Further advantages and embodiments of the invention are explained in more detail with reference to the Figures. The proportions (in particular layer thicknesses) shown in the Figures do not necessarily correspond to the dimensions present in reality and primarily serve for the improvement of clarity.

For clarity's sake the invention is explained in more detail only with reference to a bank note. But it is obvious, that the invention can be used without any problems for the above-mentioned objects of value.

FIG. 1 shows a bank note with a security element according to the invention,

FIGS. 2,3 show various embodiments of the security element according to FIG. 1 in cross section,

FIG. 4 shows an embodiment of the security element according to FIG. 1 in top view,

FIGS. 5,6 show various embodiments of the security element according to FIG. 4 in cross section,

FIG. 7 shows an embodiment of a bank note with a security element according to the invention, and

FIGS. 8,9,10 show apparatuses for checking bank notes with security element according to the invention.

DETAILED DESCRIPTION OF THE INVENTION

FIG. 1 shows a bank note 1 made of paper or plastic, which is provided with a security element 2 in the form of a strip extending over the entire width of the bank note 1. The bank note 1 of course can have further security features, such as watermark, steel gravure print, security thread, luminescent and/or magnetic prints etc.

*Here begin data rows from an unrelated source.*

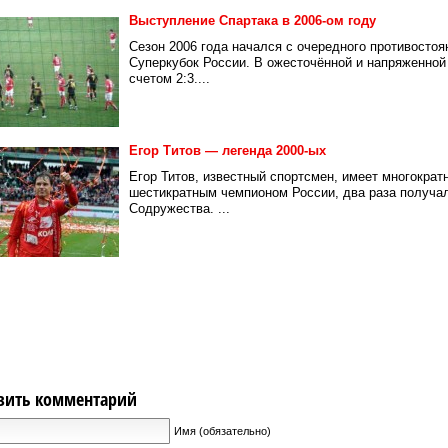
Выступление Спартака в 2006-ом году
Сезон 2006 года начался с очередного противостоя
Суперкубок России. В ожесточённой и напряженной
счетом 2:3....
Егор Титов — легенда 2000-ых
Егор Титов, известный спортсмен, имеет многократ
шестикратным чемпионом России, два раза получал
Содружества. ...
вить комментарий
Имя (обязательно)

The security element 2 has a liquid-crystalline layer. The liquid-crystalline layer of the security element 2 has at least one liquid-crystalline material, which effects a linear polarization of light. The security element 2 is completely disposed on the surface of the bank note 1, so that the light-polarizing effect of the liquid-crystalline layer preferably applied in the form of patterns and/or characters is very well recognizable. The patterns and/or characters can effect linear polarizations, which have different orientation, i.e. the polarization direction of the security element 2 is locally different. By checking whether and in which direction light diffusely reflected and/or transmitted by the security element 2 is polarized, the authenticity of the security element 2 can be checked with a high degree of reliability.

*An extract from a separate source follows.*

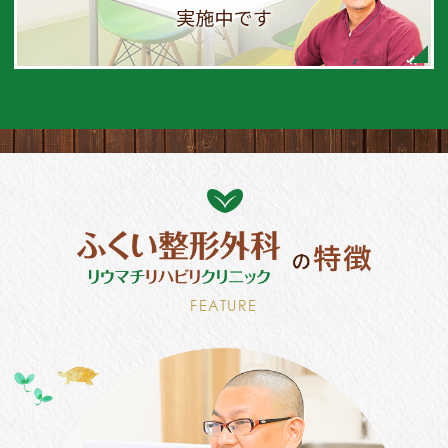
FEATURE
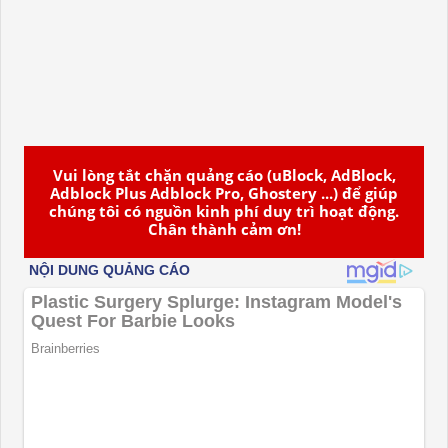
Vui lòng tắt chặn quảng cáo (uBlock, AdBlock,
Adblock Plus Adblock Pro, Ghostery ...) để giúp
chúng tôi có nguồn kinh phí duy trì hoạt động.
Chân thành cảm ơn!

Preferably, lyotropic liquid crystals are used as a liquid-crystalline material. Lyotropic liquid crystals are liquid crystals formed by organic material, which have liquid-crystalline properties both in a for example aqueous solution and after the removal of the solvent. Advantageously, a solution containing lyotropic liquid crystals is applied onto at least one surface of the security element, while shearing forces are exerted. Preferably, a layer thickness of some micron is applied, which, after the evaporation of the solvent, leads to remaining layer thicknesses of 100 to 1000 nanometer. The layer remaining after the evaporation of the solvent has plies of the organic material ordered in supramolecular complexes, for example polymers. The surfaces of the molecules as well as their dipole moments of the optical transmission are oriented perpendicular to the axis of the macroscopic orientation of the remaining layer. The polarization direction of the remaining layer therefore corresponds to the direction of the shearing force applied during the application of the solution containing the lyotropic liquid crystals.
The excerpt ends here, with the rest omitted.